# WHAT IS REQUIRED
In the copy you make, keep each entry exactly as it is and leave out all images.

# SUPPLIED RECORDS
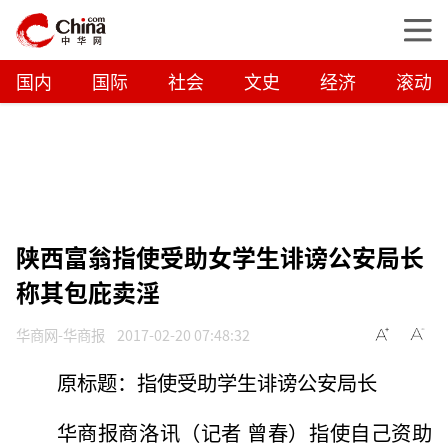
国内
国际
社会
文史
经济
滚动
陕西富翁指使受助女学生诽谤公安局长
称其包庇卖淫
华商网-华商报
2017-02-20 07:48:32
原标题：指使受助学生诽谤公安局长
华商报商洛讯（记者 曾春）指使自己资助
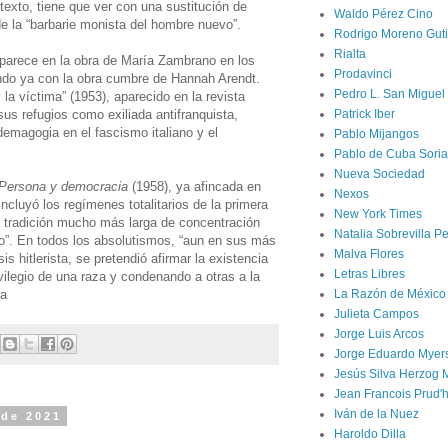
 texto, tiene que ver con una sustitución de
Waldo Pérez Cino
de la “barbarie monista del hombre nuevo”.
Rodrigo Moreno Guti
Rialta
aparece en la obra de María Zambrano en los
Prodavinci
endo ya con la obra cumbre de Hannah Arendt.
Pedro L. San Miguel
y la víctima” (1953), aparecido en la revista
s refugios como exiliada antifranquista,
Patrick Iber
emagogia en el fascismo italiano y el
Pablo Mijangos
Pablo de Cuba Soria
Nueva Sociedad
Persona y democracia
(1958), ya afincada en
Nexos
cluyó los regímenes totalitarios de la primera
New York Times
a tradición mucho más larga de concentración
Natalia Sobrevilla P
mo”. En todos los absolutismos, “aun en sus más
Malva Flores
s hitlerista, se pretendió afirmar la existencia
Letras Libres
ilegio de una raza y condenando a otras a la
na
La Razón de México
Julieta Campos
Jorge Luis Arcos
Jorge Eduardo Myer
Jesús Silva Herzog 
Jean Francois Prud
Iván de la Nuez
 de 2021
Haroldo Dilla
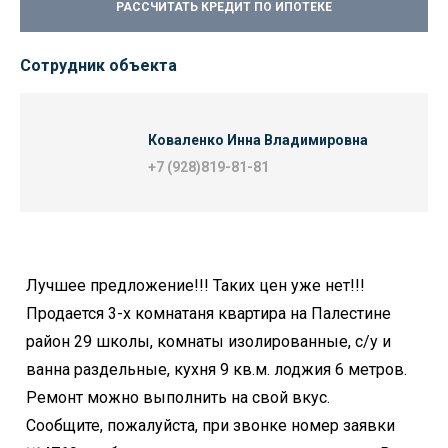
РАССЧИТАТЬ КРЕДИТ ПО ИПОТЕКЕ
Сотрудник объекта
Коваленко Инна Владимировна
+7 (928)819-81-81
Лучшее предложение!!! Таких цен уже нет!!!
Продается 3-х комнатаня квартира на Палестине
район 29 школы, комнаты изолированные, с/у и
ванна раздельные, кухня 9 кв.м. лоджия 6 метров.
Ремонт можно выполнить на свой вкус.
Сообщите, пожалуйста, при звонке номер заявки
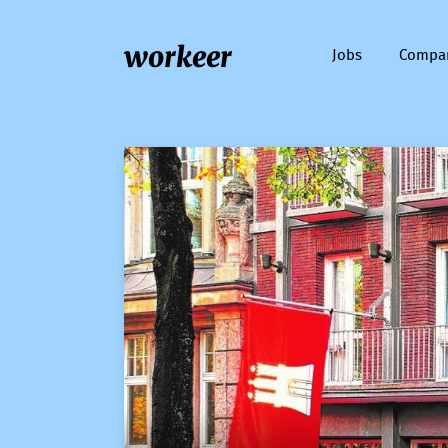
workeer
Jobs
Compa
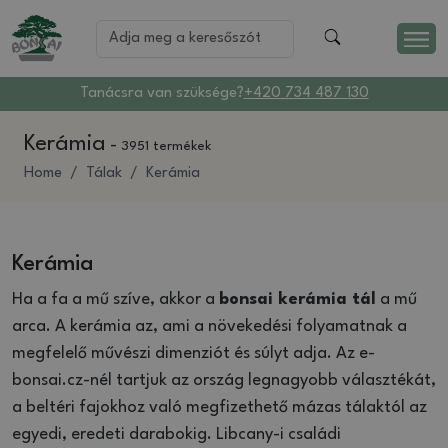
Tanácsra van szüksége?
+420 734 487 130
Kerámia
-
3951 termékek
Home
Tálak
Kerámia
Kerámia
Ha a fa a mű szíve, akkor a
bonsai kerámia tál
a mű
arca. A kerámia az, ami a növekedési folyamatnak a
megfelelő művészi dimenziót és súlyt adja. Az e-
bonsai.cz-nél tartjuk az ország legnagyobb választékát,
a beltéri fajokhoz való megfizethető mázas tálaktól az
egyedi, eredeti darabokig. Libcany-i családi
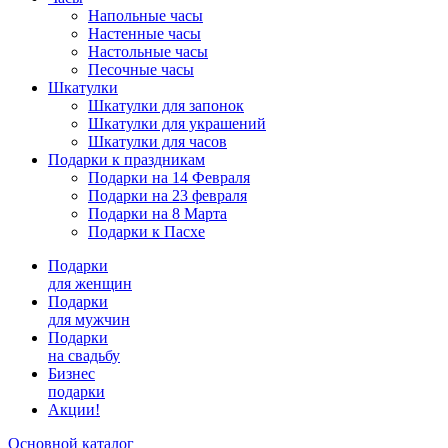
Напольные часы
Настенные часы
Настольные часы
Песочные часы
Шкатулки
Шкатулки для запонок
Шкатулки для украшений
Шкатулки для часов
Подарки к праздникам
Подарки на 14 Февраля
Подарки на 23 февраля
Подарки на 8 Марта
Подарки к Пасхе
Подарки
для женщин
Подарки
для мужчин
Подарки
на свадьбу
Бизнес
подарки
Акции!
Основной каталог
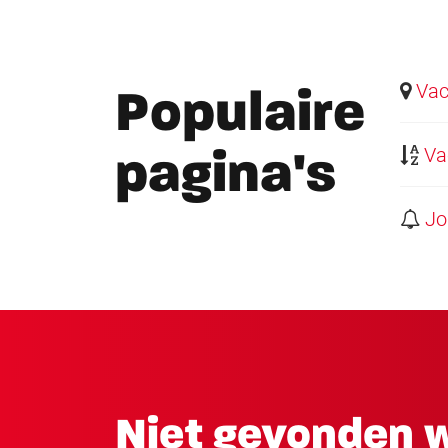
Vaca
Populaire
Vac
pagina's
Job
Niet gevonden w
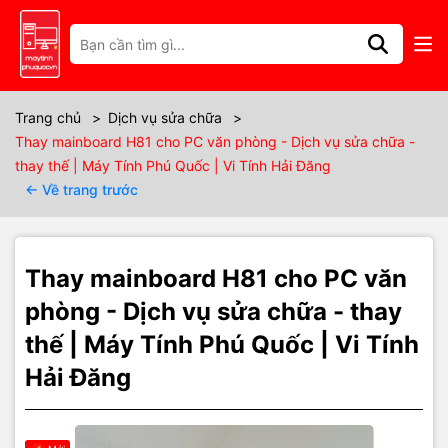
Thông số kỹ thuật
⭐ Thay Mainboard H81 Cho PC
Trang chủ
>
Dịch vụ sửa chữa
>
Thay mainboard H81 cho PC văn phòng - Dịch vụ sửa chữa -
Văn Phòng | Dịch Vụ Sửa Chữa Tại
thay thế | Máy Tính Phú Quốc | Vi Tính Hải Đăng
← Về trang trước
Phú Quốc
Giới thiệu tình trạng ⭐
Thay mainboard H81 cho PC văn
Mainboard H81 là dòng bo mạch chủ cực kỳ phổ biến trên các PC
phòng - Dịch vụ sửa chữa - thay
văn phòng nhờ tính ổn định, dễ thay thế và chi phí hợp lý. Tuy
thế | Máy Tính Phú Quốc | Vi Tính
nhiên sau thời gian dài hoạt động, máy có thể gặp các lỗi như:
không lên nguồn, treo logo, không nhận RAM, chạy chập chờn,
Hải Đăng
tự tắt, mất USB, lỗi VGA onboard…
Đây là những dấu hiệu cho thấy
mainboard H81 đang xuống cấp
hoặc đã hỏng
, cần được kiểm tra – sửa chữa hoặc thay mới để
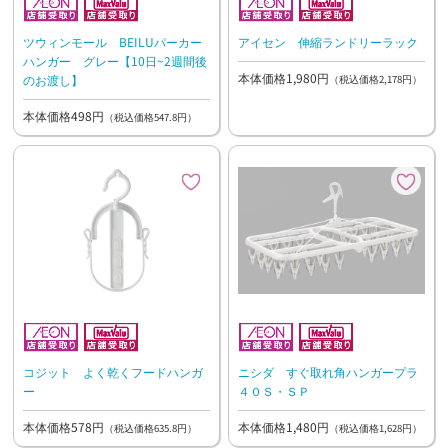
ツウィンモール BEILUパーカー
アイセン 伸縮ランドリーラック
ハンガー グレー【10日~2週間後
本体価格1,980円
のお渡し】
（税込価格2,178円）
本体価格498円
（税込価格547.8円）
コジット よく乾くフードハンガ
ニシダ すぐ取れ角ハンガープラ
ー
４０Ｓ・ＳＰ
本体価格578円
本体価格1,480円
（税込価格635.8円）
（税込価格1,628円）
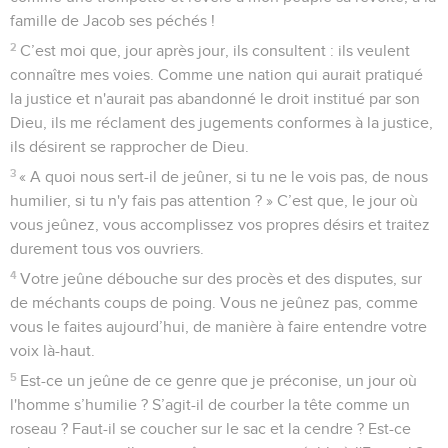
famille de Jacob ses péchés !
2
C’est moi que, jour après jour, ils consultent : ils veulent
connaître mes voies. Comme une nation qui aurait pratiqué
la justice et n'aurait pas abandonné le droit institué par son
Dieu, ils me réclament des jugements conformes à la justice,
ils désirent se rapprocher de Dieu.
3
« A quoi nous sert-il de jeûner, si tu ne le vois pas, de nous
humilier, si tu n'y fais pas attention ? » C’est que, le jour où
vous jeûnez, vous accomplissez vos propres désirs et traitez
durement tous vos ouvriers.
4
Votre jeûne débouche sur des procès et des disputes, sur
de méchants coups de poing. Vous ne jeûnez pas, comme
vous le faites aujourd’hui, de manière à faire entendre votre
voix là-haut.
5
Est-ce un jeûne de ce genre que je préconise, un jour où
l'homme s’humilie ? S’agit-il de courber la tête comme un
roseau ? Faut-il se coucher sur le sac et la cendre ? Est-ce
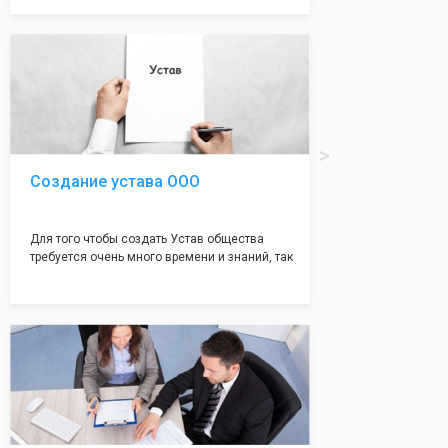
документе, который имеет множество
подводных камней, от чего происходит
большая часть отказов - наши юристы с
многолетним опытом работы возьмут всё
оформление самого сложного документа на
себя! Многолетний опыт работы наших
юристов позволяет оформлять заявление без
ошибок, тем самым гарантируя вам
успешную регистрацию в налоговой
инспекции!
Создание устава ООО
Для того чтобы создать Устав общества
требуется очень много времени и знаний, так
как обычно Устав несёт в себе очень много
информации, нюансов, этапов и правил
касающихся будущего Общества.
Наша компания предоставит вам свой
уникальный Устав Общества, который
подойдет для любой компании. Устав,
сделанный нашими профессиональными
юристами, успешно проходит регистрацию в
налоговой инспекции!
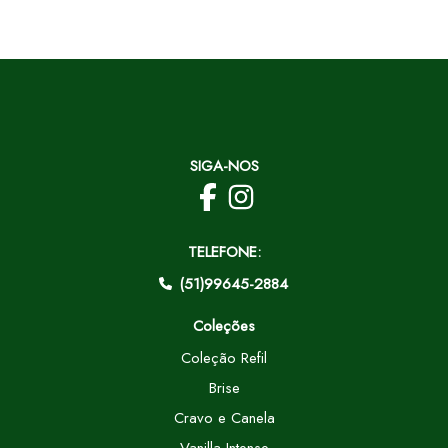
SIGA-NOS
TELEFONE:
(51)99645-2884
Coleções
Coleção Refil
Brise
Cravo e Canela
Vanilla Intense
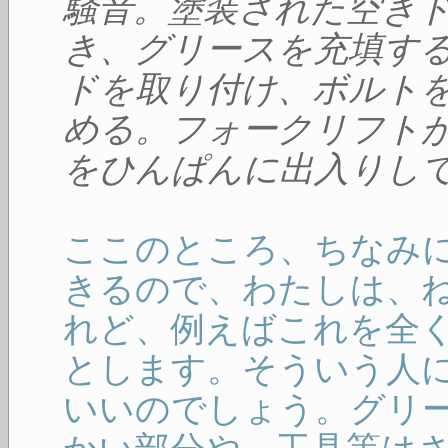
騒音。塗装された空き
き、グリースを充填す
ドを取り付け、ボルト
める。フォークリフト
をひんぱんに出入りし
ここのところ、ちなみ
きるので、わたしは、
れど、例えばこれを全
とします。そういう人
いいのでしょう。グリ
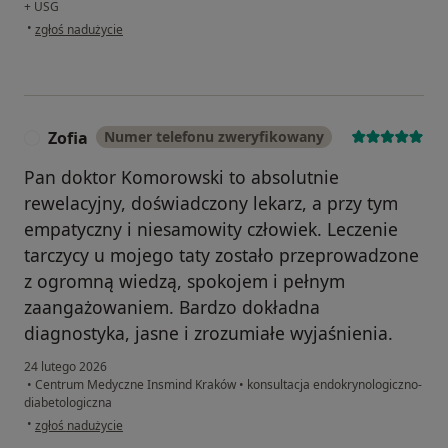
+ USG
w opinii użytkownika Nadia N.
•
zgłoś nadużycie
Zofia
Numer telefonu zweryfikowany
Z
Pan doktor Komorowski to absolutnie
rewelacyjny, doświadczony lekarz, a przy tym
empatyczny i niesamowity człowiek. Leczenie
tarczycy u mojego taty zostało przeprowadzone
z ogromną wiedzą, spokojem i pełnym
zaangażowaniem. Bardzo dokładna
diagnostyka, jasne i zrozumiałe wyjaśnienia.
24 lutego 2026
•
Centrum Medyczne Insmind Kraków
•
konsultacja endokrynologiczno-
diabetologiczna
w opinii użytkownika Zofia
•
zgłoś nadużycie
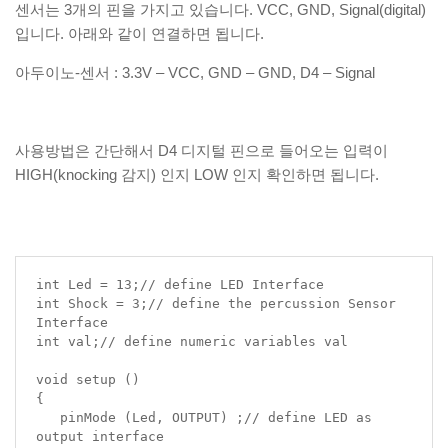
센서는 3개의 핀을 가지고 있습니다. VCC, GND, Signal(digital)
입니다. 아래와 같이 연결하면 됩니다.
아두이노-센서 : 3.3V – VCC, GND – GND, D4 – Signal
사용방법은 간단해서 D4 디지털 핀으로 들어오는 입력이
HIGH(knocking 감지) 인지 LOW 인지 확인하면 됩니다.
int Led = 13;// define LED Interface

int Shock = 3;// define the percussion Sensor 
Interface

int val;// define numeric variables val

void setup ()

{

   pinMode (Led, OUTPUT) ;// define LED as 
output interface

# TASK SOLUTION
国内
国际
社会
文史
经济
滚动
陕西富翁指使受助女学生诽谤公安局长
称其包庇卖淫
华商网-华商报
2017-02-20 07:48:32
原标题：指使受助学生诽谤公安局长
华商报商洛讯（记者 曾春）指使自己资助
 texto, tiene que ver con una sustitución de
Waldo Pérez Cino
de la “barbarie monista del hombre nuevo”.
Rodrigo Moreno Guti
Rialta
aparece en la obra de María Zambrano en los
Prodavinci
endo ya con la obra cumbre de Hannah Arendt.
Pedro L. San Miguel
y la víctima” (1953), aparecido en la revista
s refugios como exiliada antifranquista,
Patrick Iber
emagogia en el fascismo italiano y el
Pablo Mijangos
Pablo de Cuba Soria
Nueva Sociedad
Persona y democracia
(1958), ya afincada en
Nexos
cluyó los regímenes totalitarios de la primera
New York Times
a tradición mucho más larga de concentración
Natalia Sobrevilla P
mo”. En todos los absolutismos, “aun en sus más
Malva Flores
s hitlerista, se pretendió afirmar la existencia
Letras Libres
ilegio de una raza y condenando a otras a la
na
La Razón de México
Julieta Campos
Jorge Luis Arcos
Jorge Eduardo Myer
Jesús Silva Herzog 
Jean Francois Prud
Iván de la Nuez
 de 2021
Haroldo Dilla
РАССЧИТАТЬ КРЕДИТ ПО ИПОТЕКЕ
Сотрудник объекта
Коваленко Инна Владимировна
+7 (928)819-81-81
Лучшее предложение!!! Таких цен уже нет!!!
Продается 3-х комнатаня квартира на Палестине
район 29 школы, комнаты изолированные, с/у и
ванна раздельные, кухня 9 кв.м. лоджия 6 метров.
Ремонт можно выполнить на свой вкус.
Сообщите, пожалуйста, при звонке номер заявки
workeer
Jobs
Compa
Tanácsra van szüksége?
+420 734 487 130
Kerámia
-
3951 termékek
Home
Tálak
Kerámia
Kerámia
Ha a fa a mű szíve, akkor a
bonsai kerámia tál
a mű
arca. A kerámia az, ami a növekedési folyamatnak a
megfelelő művészi dimenziót és súlyt adja. Az e-
bonsai.cz-nél tartjuk az ország legnagyobb választékát,
a beltéri fajokhoz való megfizethető mázas tálaktól az
egyedi, eredeti darabokig. Libcany-i családi
Напольные часы
Настенные часы
Настольные часы
Песочные часы
Шкатулки
Шкатулки для запонок
Шкатулки для украшений
Шкатулки для часов
Подарки к праздникам
Подарки на 14 Февраля
Подарки на 23 февраля
Подарки на 8 Марта
Подарки к Пасхе
Подарки
для женщин
Подарки
для мужчин
Подарки
на свадьбу
Бизнес
подарки
Акции!
Основной каталог
Vaca
Populaire
Vac
pagina's
Job
Niet gevonden w
Thông số kỹ thuật
⭐ Thay Mainboard H81 Cho PC
Trang chủ
>
Dịch vụ sửa chữa
>
Thay mainboard H81 cho PC văn phòng - Dịch vụ sửa chữa -
Văn Phòng | Dịch Vụ Sửa Chữa Tại
thay thế | Máy Tính Phú Quốc | Vi Tính Hải Đăng
← Về trang trước
Phú Quốc
Giới thiệu tình trạng ⭐
Thay mainboard H81 cho PC văn
Mainboard H81 là dòng bo mạch chủ cực kỳ phổ biến trên các PC
phòng - Dịch vụ sửa chữa - thay
văn phòng nhờ tính ổn định, dễ thay thế và chi phí hợp lý. Tuy
thế | Máy Tính Phú Quốc | Vi Tính
nhiên sau thời gian dài hoạt động, máy có thể gặp các lỗi như:
không lên nguồn, treo logo, không nhận RAM, chạy chập chờn,
Hải Đăng
tự tắt, mất USB, lỗi VGA onboard…
Đây là những dấu hiệu cho thấy
mainboard H81 đang xuống cấp
hoặc đã hỏng
, cần được kiểm tra – sửa chữa hoặc thay mới để
ツウィンモール BEILUパーカー
アイセン 伸縮ランドリーラック
ハンガー グレー【10日~2週間後
本体価格1,980円
のお渡し】
（税込価格2,178円）
本体価格498円
（税込価格547.8円）
コジット よく乾くフードハンガ
ニシダ すぐ取れ角ハンガープラ
ー
４０Ｓ・ＳＰ
本体価格578円
本体価格1,480円
（税込価格635.8円）
（税込価格1,628円）
famille de Jacob ses péchés !
2
C’est moi que, jour après jour, ils consultent : ils veulent
connaître mes voies. Comme une nation qui aurait pratiqué
la justice et n'aurait pas abandonné le droit institué par son
Dieu, ils me réclament des jugements conformes à la justice,
ils désirent se rapprocher de Dieu.
3
« A quoi nous sert-il de jeûner, si tu ne le vois pas, de nous
humilier, si tu n'y fais pas attention ? » C’est que, le jour où
vous jeûnez, vous accomplissez vos propres désirs et traitez
durement tous vos ouvriers.
4
Votre jeûne débouche sur des procès et des disputes, sur
de méchants coups de poing. Vous ne jeûnez pas, comme
vous le faites aujourd’hui, de manière à faire entendre votre
voix là-haut.
5
Est-ce un jeûne de ce genre que je préconise, un jour où
l'homme s’humilie ? S’agit-il de courber la tête comme un
roseau ? Faut-il se coucher sur le sac et la cendre ? Est-ce
документе, который имеет множество
подводных камней, от чего происходит
большая часть отказов - наши юристы с
многолетним опытом работы возьмут всё
оформление самого сложного документа на
себя! Многолетний опыт работы наших
юристов позволяет оформлять заявление без
ошибок, тем самым гарантируя вам
успешную регистрацию в налоговой
инспекции!
Создание устава ООО
Для того чтобы создать Устав общества
требуется очень много времени и знаний, так
как обычно Устав несёт в себе очень много
информации, нюансов, этапов и правил
касающихся будущего Общества.
Наша компания предоставит вам свой
уникальный Устав Общества, который
подойдет для любой компании. Устав,
сделанный нашими профессиональными
юристами, успешно проходит регистрацию в
налоговой инспекции!
SIGA-NOS
TELEFONE:
(51)99645-2884
Coleções
Coleção Refil
Brise
Cravo e Canela
Vanilla Intense
騒音。塗装された空き
き、グリースを充填す
ドを取り付け、ボルト
める。フォークリフト
をひんぱんに出入りし
ここのところ、ちなみ
きるので、わたしは、
れど、例えばこれを全
とします。そういう人
いいのでしょう。グリ
+ USG
w opinii użytkownika Nadia N.
•
zgłoś nadużycie
Zofia
Numer telefonu zweryfikowany
Z
Pan doktor Komorowski to absolutnie
rewelacyjny, doświadczony lekarz, a przy tym
empatyczny i niesamowity człowiek. Leczenie
tarczycy u mojego taty zostało przeprowadzone
z ogromną wiedzą, spokojem i pełnym
zaangażowaniem. Bardzo dokładna
diagnostyka, jasne i zrozumiałe wyjaśnienia.
24 lutego 2026
•
Centrum Medyczne Insmind Kraków
•
konsultacja endokrynologiczno-
diabetologiczna
w opinii użytkownika Zofia
•
zgłoś nadużycie
센서는 3개의 핀을 가지고 있습니다. VCC, GND, Signal(digital)
입니다. 아래와 같이 연결하면 됩니다.
아두이노-센서 : 3.3V – VCC, GND – GND, D4 – Signal
사용방법은 간단해서 D4 디지털 핀으로 들어오는 입력이
HIGH(knocking 감지) 인지 LOW 인지 확인하면 됩니다.
int Led = 13;// define LED Interface

int Shock = 3;// define the percussion Sensor 
Interface

int val;// define numeric variables val

void setup ()

{

   pinMode (Led, OUTPUT) ;// define LED as 
output interface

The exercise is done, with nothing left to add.